_What you have to do_
Identify each line below that contains the word "Lường", and copy it out.

Source records
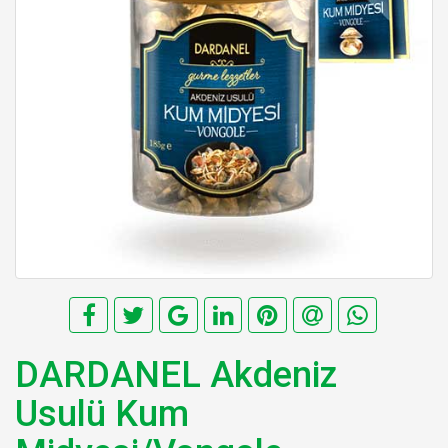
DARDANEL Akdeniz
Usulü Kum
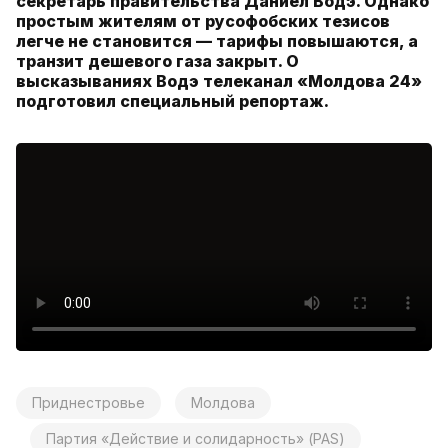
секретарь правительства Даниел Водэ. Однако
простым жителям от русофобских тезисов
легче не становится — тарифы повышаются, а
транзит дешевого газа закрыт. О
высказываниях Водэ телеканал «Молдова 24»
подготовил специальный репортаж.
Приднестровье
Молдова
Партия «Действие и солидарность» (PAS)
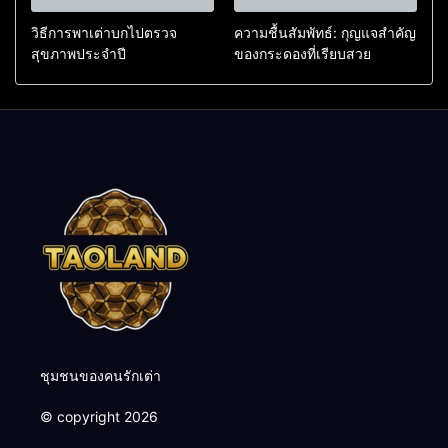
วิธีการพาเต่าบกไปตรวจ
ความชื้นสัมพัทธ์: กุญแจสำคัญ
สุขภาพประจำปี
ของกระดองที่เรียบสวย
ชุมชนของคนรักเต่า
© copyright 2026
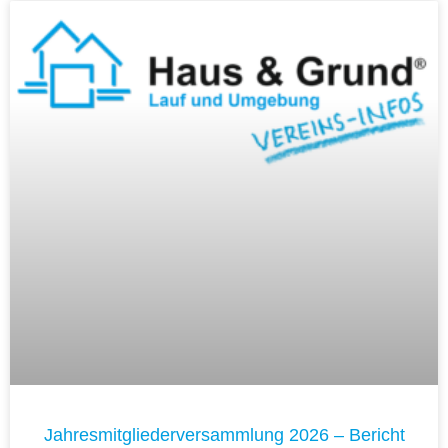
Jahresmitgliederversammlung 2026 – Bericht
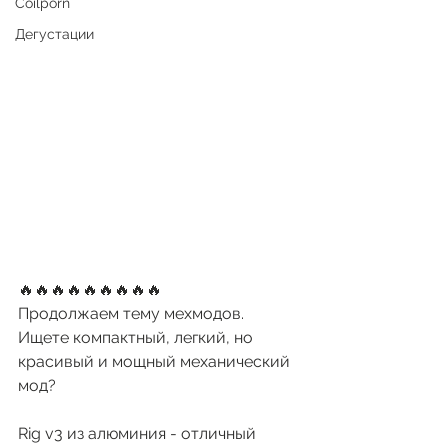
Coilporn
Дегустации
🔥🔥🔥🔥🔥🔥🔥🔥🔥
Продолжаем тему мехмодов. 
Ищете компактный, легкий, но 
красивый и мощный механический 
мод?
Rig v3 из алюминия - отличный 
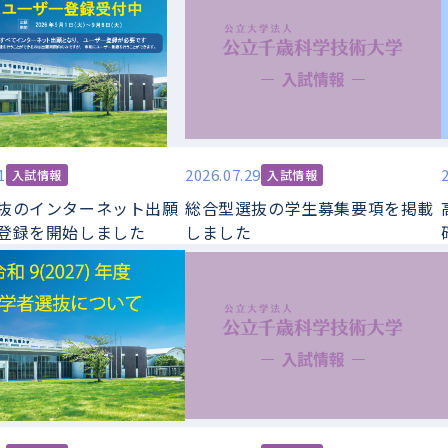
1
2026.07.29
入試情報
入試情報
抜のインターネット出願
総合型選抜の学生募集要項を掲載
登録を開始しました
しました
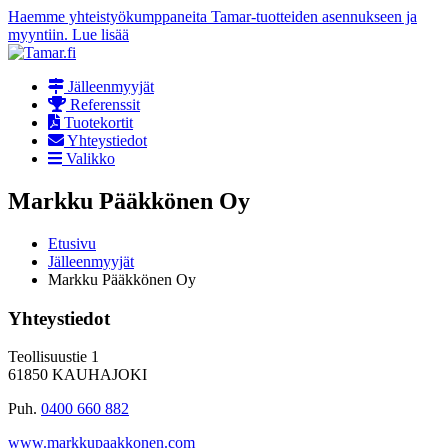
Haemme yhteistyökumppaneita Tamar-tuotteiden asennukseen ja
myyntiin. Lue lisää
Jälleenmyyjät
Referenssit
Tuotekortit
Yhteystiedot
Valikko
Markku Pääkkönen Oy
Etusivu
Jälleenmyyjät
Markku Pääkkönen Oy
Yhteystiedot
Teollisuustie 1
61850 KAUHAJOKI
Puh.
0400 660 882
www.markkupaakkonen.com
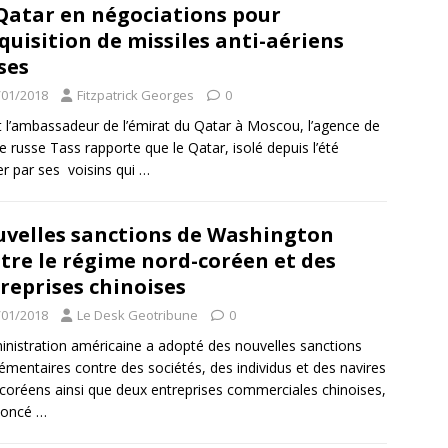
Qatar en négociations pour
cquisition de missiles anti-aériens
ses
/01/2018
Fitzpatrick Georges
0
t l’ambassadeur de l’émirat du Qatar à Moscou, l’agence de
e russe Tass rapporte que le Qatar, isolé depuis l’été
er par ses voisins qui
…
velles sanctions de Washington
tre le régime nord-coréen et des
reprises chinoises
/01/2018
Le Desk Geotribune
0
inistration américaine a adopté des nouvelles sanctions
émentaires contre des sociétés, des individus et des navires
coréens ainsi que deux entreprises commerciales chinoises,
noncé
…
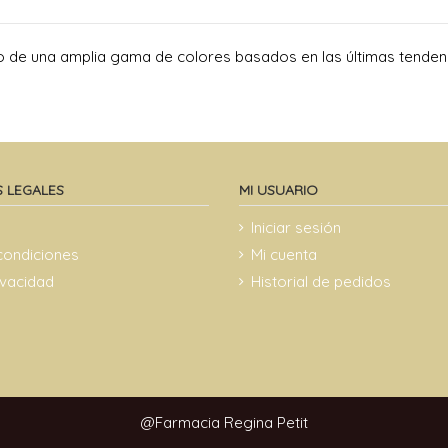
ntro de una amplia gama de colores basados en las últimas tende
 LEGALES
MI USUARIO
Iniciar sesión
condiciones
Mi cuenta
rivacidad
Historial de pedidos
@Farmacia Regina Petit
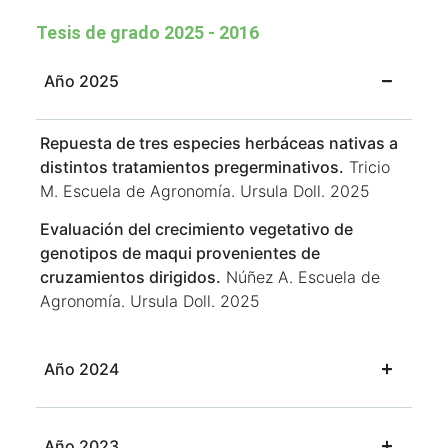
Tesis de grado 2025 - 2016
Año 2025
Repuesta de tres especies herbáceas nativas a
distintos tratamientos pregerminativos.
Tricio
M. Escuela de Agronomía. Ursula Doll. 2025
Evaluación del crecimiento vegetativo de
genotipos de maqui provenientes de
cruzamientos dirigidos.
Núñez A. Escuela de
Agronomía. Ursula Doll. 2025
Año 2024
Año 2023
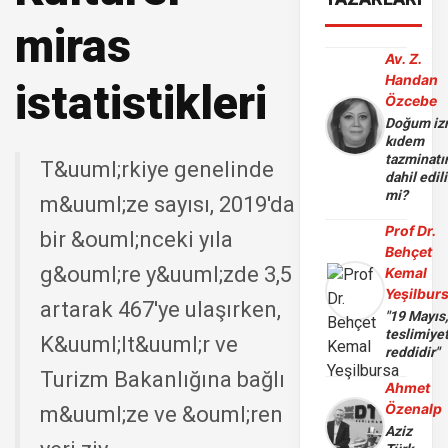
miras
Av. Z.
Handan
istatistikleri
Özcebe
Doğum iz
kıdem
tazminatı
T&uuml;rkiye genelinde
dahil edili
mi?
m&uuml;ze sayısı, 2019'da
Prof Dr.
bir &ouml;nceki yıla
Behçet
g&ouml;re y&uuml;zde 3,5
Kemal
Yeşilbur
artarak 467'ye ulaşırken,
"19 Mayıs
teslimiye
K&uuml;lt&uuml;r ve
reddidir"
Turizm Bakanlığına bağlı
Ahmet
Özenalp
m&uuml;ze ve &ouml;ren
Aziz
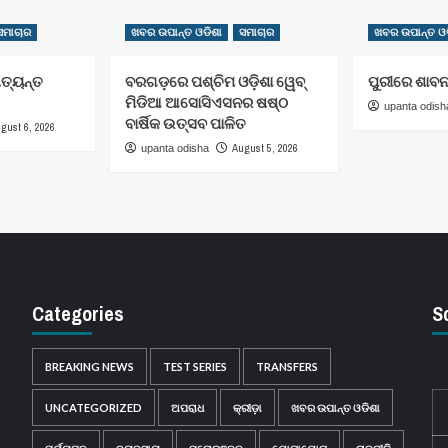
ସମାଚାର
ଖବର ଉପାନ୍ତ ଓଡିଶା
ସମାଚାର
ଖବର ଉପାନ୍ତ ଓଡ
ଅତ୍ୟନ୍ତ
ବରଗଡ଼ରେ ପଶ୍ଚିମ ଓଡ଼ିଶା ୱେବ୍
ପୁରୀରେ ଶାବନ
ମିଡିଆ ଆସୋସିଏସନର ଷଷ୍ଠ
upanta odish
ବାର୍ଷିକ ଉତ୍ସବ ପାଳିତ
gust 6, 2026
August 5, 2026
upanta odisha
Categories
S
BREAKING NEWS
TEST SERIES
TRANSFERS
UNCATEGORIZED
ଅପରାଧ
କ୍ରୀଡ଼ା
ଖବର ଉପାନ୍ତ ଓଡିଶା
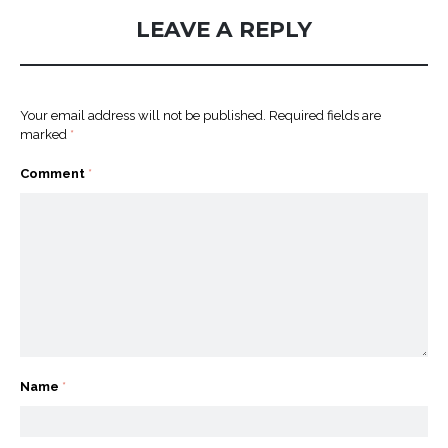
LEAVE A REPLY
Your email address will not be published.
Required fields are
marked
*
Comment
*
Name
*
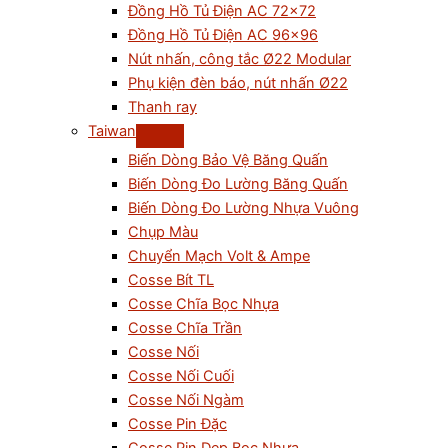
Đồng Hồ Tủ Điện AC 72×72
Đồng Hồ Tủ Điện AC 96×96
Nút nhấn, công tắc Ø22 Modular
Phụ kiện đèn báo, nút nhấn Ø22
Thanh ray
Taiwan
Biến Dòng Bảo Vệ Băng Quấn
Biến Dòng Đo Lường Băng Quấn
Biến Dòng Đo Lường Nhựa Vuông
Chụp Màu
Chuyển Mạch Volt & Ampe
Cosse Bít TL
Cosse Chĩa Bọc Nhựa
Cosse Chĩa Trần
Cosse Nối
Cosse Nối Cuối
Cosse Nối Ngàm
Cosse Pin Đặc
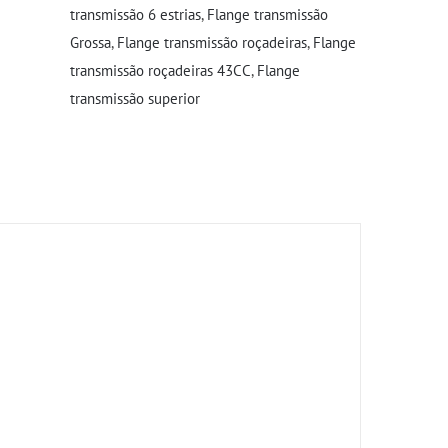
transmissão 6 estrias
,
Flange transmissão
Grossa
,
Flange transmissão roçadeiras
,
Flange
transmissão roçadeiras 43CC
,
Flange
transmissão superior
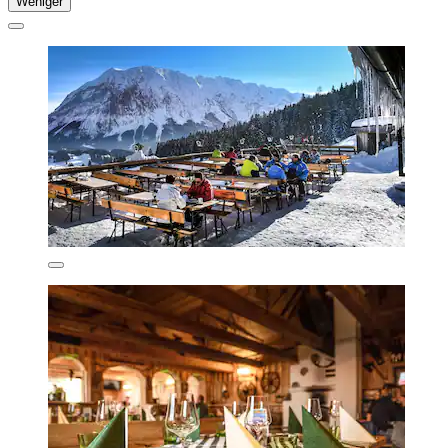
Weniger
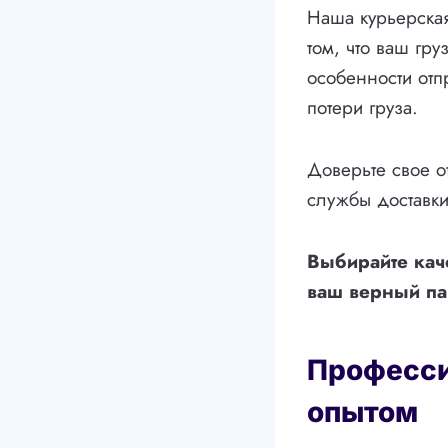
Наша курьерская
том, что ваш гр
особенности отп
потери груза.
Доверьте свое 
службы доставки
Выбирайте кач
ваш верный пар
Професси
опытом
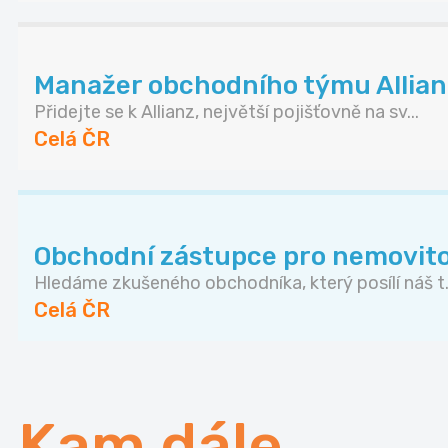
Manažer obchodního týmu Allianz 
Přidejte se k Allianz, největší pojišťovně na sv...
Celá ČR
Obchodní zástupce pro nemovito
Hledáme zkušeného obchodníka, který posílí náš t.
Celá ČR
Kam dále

_Reply_
Biến Dòng Đo Lường Băng Quấn
Biến Dòng Đo Lường Nhựa Vuông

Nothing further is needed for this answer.